I'm all for NON REFRIGERATED items while cruising for more than a few days. EVERYTHING tastes good on a boat as long as you don't make people sick. I am amazed at the number of chicken recipes. My thoughts-with all the bad press on chicken, I don't want something that is messy to keep, or clean, or clean up after, on the boat. Best I do with chicken, is I take one of those rotiserie chickens for the first night. Canned goods can taste good and they don't spoil or need refrigeration. 
This a great side dish on a boat and it is all canned:
French Cut Green Bean Cassarole, (we have all had it- Green beans, mushroom soup, and canned fried onion rings for the topping). Diference is you can heat it up on boat on the top burner and then throw the onion rings on top, cover it and it is done. Not the same as baking it in the oven, but keeps it a lot cooler below decks can even be done on the grill. If you want to get some raves throw some crumbled bacon bits, (from the jar out of the fridge on top).
Canned meats are notoriously saltly but can be a real hit when you are running for days on a boat. If soaked, a lot of the salt comes out. 
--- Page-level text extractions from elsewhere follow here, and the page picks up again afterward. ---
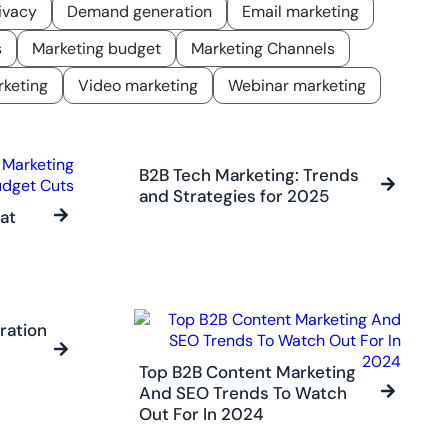
ivacy
Demand generation
Email marketing
s
Marketing budget
Marketing Channels
keting
Video marketing
Webinar marketing
B2B Tech Marketing: Trends
and Strategies for 2025
at
ration
Top B2B Content Marketing
And SEO Trends To Watch
Out For In 2024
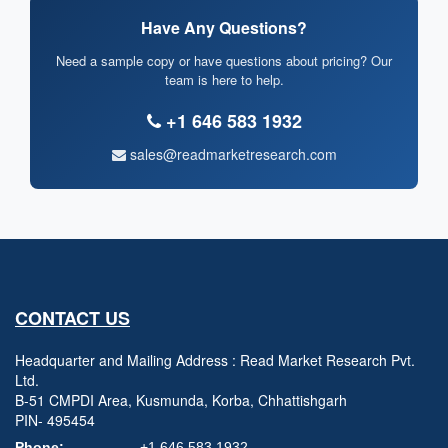
Have Any Questions?
Need a sample copy or have questions about pricing? Our
team is here to help.
+1 646 583 1932
sales@readmarketresearch.com
CONTACT US
Headquarter and Mailing Address : Read Market Research Pvt.
Ltd.
B-51 CMPDI Area, Kusmunda, Korba, Chhattishgarh
PIN- 495454
Phone:
+1 646 583 1932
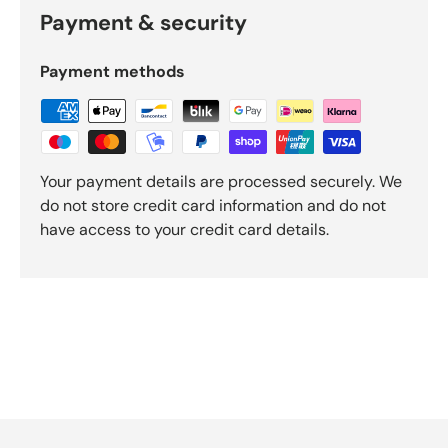
O
Payment & security
k
e
n
Payment methods
d
o
R
e
v
Your payment details are processed securely. We
i
do not store credit card information and do not
e
have access to your credit card details.
w
s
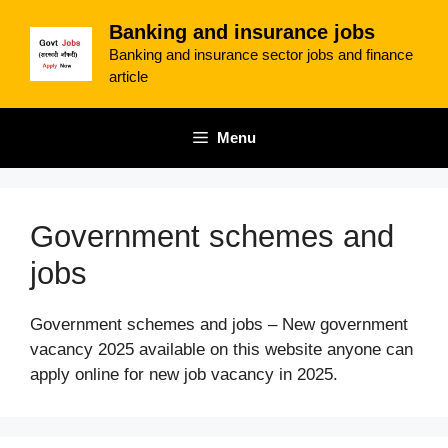
Skip
Banking and insurance jobs
to
Banking and insurance sector jobs and finance
content
article
Menu
Government schemes and
jobs
Government schemes and jobs – New government
vacancy 2025 available on this website anyone can
apply online for new job vacancy in 2025.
Then grilled, or pan seared with some spices to give them a bit of color and flavor. Right from the can to the frying pan. Fried Spam with Mac & cheese (we prefer a nice Red Zin with this treat). They will rave about it, if you've worked em hard, even if they think they HATE Spam and haven't had Mac & cheese since they were kids. A litte Clove and brown sugar on a canned ham, with canned sweets and stove top roasted, topped with some canned pinapple that has been heated until it carmelizes. Can't beat instant Garlic Mashed potatoes on a boat for a quick and easy side dish that anybody who can boil water can make. Canned Hunt's Sauces need a lot of doctoring with some basil, garlic etc., but with some fresh caught fish, a litte parm cheese from the plasitc jar, and you can really take the boredom out of fish that you catch and of course have to eat. Or you really can use that canned Hunt's sauce with pasta, and some canned meats or Eggplant, or mushrooms. Biggest hit on the last off shore was Spam Marinara and stove top biscuits.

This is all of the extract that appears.